→ What you need to do: Determine how many lines of the listing below hold the string "водяного". Reply only with the number.

→ Record extracts:

------------------------------------------------------------------------

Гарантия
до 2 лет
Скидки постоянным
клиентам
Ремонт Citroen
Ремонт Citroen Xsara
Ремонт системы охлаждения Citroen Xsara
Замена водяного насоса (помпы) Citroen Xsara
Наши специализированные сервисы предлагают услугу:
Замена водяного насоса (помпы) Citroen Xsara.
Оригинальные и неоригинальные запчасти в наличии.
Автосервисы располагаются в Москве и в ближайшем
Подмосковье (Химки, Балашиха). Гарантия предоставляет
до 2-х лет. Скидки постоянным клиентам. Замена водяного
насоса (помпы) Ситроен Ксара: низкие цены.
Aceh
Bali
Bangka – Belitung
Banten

------------------------------------------------------------------------

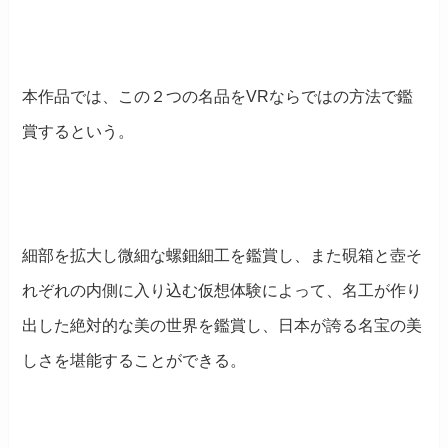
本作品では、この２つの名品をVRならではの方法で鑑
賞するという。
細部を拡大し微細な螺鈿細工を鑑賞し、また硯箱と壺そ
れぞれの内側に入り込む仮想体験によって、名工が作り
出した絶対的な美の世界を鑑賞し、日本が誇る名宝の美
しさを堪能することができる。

------------------------------------------------------------------------

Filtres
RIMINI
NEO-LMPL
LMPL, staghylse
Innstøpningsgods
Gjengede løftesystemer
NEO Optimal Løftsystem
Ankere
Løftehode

------------------------------------------------------------------------

→ Problem solution: 3